From the very first time I encountered kirtan, it held an attraction for me that I could not explain. Before I had attended, I had heard that kirtan was spiritually beneficial and certainly that was something that attracted me. And I very much enjoy singing and dancing to beautiful music and being in the company of other spiritually-inclined people. But the attraction that I felt was on a totally different level. It was not intellectual, not something I thought about. It was just there in the way that something that has always been there suddenly reveals itself to you. And you can not help but recognize this something because it naturally belongs with you. Like breathing. You never think about your attraction to breathing because it so naturally belongs with you. Finding kirtan for me was very much like finding my breath and realizing that I had been holding myself from it for my entire life.
The more I participated in the weekly kirtans that were being held in my community, the more my attraction and appreciation for it grew. I felt my heart healing and opening to new levels and experiences of love, joy, peace, and understanding. For me, finding kirtan was the end of a very long search. I had spent my life searching for something I could not name. In the experience of kirtan, I found what I had been looking for.
So what is kirtan, you may now be asking. There are many ways to try to understand the answer to this question.
You may have heard that kirtan is the group singing or chanting of transcendental sound vibrations, or yogic mantras. That it is a spiritual activity which purifies the mind and heart, bringing with it deep states of joy and peace. That it is an eternal love song between the soul and the Supreme Soul, a form of musical meditation that has the gradual effect of reawakening one’s natural spiritual love.
Kirtan is all of these and more. And it is the most natural inclination of the soul.
(More on kirtan in the next article…What Is Kirtan?)
Although living naturally has always been my true goal, it was not the focus of my life for much of my life. For most of my life, I did not even think about what is the goal of my life. I lived primarily by the directives of my mind and body, and by the ideas about life I formed through my own personal experiences and what I learned from others. It was not that it was all bad, but taken altogether, it made for a life that was fraught with misery and struggle – especially in my adult years. From deep in my heart, I felt I was being guided to something better, but I was so confused and bewildered by my experiences, that I continually felt off balance, anxious, and unclear about what I was to do and why I was doing it. It was like being lost at sea with no land in sight. I intuitively knew land was there somewhere, but had no idea how to find it.

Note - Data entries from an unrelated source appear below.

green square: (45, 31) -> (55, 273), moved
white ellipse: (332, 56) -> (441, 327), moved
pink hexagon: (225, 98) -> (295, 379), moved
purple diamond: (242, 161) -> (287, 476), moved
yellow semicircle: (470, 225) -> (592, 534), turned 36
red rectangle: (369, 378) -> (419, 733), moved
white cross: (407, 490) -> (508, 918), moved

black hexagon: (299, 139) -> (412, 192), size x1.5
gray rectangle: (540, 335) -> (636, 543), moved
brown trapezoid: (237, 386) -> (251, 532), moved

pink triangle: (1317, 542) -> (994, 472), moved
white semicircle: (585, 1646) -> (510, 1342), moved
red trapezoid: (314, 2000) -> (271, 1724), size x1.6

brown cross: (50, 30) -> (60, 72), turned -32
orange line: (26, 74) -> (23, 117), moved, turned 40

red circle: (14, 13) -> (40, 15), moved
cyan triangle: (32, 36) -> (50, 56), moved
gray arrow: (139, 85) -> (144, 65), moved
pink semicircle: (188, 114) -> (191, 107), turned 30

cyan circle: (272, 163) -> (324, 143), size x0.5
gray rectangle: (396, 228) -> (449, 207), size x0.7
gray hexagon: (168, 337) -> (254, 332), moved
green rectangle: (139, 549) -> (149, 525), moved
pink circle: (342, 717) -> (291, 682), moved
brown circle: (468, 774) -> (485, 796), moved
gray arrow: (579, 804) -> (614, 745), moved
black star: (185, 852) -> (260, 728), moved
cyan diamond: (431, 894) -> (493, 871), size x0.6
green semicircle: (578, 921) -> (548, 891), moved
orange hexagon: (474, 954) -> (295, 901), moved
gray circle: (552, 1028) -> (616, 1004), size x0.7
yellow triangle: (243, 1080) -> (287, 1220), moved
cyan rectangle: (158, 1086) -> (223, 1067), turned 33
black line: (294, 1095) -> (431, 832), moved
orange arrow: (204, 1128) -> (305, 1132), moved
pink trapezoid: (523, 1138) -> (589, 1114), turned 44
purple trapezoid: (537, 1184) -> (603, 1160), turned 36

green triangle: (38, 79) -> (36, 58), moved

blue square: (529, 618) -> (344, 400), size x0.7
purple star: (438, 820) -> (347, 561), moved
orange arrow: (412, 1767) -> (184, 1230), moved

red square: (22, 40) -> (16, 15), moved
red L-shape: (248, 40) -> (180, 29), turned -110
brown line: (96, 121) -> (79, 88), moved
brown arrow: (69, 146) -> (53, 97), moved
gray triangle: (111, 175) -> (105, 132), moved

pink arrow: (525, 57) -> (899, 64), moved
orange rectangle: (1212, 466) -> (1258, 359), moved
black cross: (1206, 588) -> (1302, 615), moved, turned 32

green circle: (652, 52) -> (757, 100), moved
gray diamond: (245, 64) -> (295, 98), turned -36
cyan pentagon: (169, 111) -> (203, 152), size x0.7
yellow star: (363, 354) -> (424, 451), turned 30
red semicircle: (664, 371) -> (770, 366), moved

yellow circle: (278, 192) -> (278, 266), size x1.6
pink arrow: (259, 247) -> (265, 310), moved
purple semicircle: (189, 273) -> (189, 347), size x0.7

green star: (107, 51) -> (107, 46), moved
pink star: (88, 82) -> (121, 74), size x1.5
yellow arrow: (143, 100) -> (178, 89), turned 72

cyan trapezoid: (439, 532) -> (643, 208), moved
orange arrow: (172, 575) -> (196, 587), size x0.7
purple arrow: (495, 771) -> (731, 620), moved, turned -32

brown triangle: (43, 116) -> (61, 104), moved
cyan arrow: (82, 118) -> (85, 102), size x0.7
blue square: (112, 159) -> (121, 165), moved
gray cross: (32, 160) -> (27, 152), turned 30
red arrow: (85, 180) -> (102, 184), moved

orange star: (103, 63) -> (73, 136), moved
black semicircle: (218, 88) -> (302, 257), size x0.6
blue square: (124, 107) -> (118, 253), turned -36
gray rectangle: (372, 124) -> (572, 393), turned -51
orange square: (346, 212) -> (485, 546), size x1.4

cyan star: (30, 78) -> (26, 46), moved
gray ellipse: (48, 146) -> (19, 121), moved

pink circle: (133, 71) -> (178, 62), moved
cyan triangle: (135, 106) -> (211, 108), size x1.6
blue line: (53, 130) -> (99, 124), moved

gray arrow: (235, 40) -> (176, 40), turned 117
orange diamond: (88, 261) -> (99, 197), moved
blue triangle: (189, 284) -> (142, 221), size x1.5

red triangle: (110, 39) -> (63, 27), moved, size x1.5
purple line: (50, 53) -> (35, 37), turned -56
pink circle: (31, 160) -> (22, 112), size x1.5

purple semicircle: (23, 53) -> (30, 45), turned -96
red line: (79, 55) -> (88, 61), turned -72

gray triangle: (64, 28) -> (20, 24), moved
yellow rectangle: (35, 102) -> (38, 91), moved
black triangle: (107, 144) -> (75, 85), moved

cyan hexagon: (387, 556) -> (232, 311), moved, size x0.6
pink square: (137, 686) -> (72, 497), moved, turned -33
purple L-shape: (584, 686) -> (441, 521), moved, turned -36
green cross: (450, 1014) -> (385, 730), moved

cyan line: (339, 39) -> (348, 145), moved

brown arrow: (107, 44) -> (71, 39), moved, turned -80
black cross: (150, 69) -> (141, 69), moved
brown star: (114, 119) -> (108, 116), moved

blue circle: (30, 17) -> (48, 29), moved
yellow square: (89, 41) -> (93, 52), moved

Until around age thirty or so, mostly I was focused on changing my external environment to try to find the harmony and happiness I sought inside. Then I was introduced to introspection and the idea that it was not the external environment that was the problem, rather, it was how I was relating from the inside to my external situations that was causing so much misery and disharmony in my life. I stopped trying to change everyone and everything outside of me, and instead started paying attention to what was going on inside. When I became aware that I was experiencing some kind of mental/emotional suffering, I would apply different techniques to try to change my mind so that I would at least be at peace with whatever was going on. I had some measure of success with this, and was happy in comparison to the misery of before, but still felt generally confused and bewildered by my experiences, off balance, anxious, unclear about what I was to do and why I was doing it. I knew I was heading in a better direction than before, but was still pretty lost.
Then I had the extreme good fortune to come in contact with kirtan and bhakti yoga – and this is where I began to understand where I had gone so far off track and how to begin the trek back to recovering my natural state of being.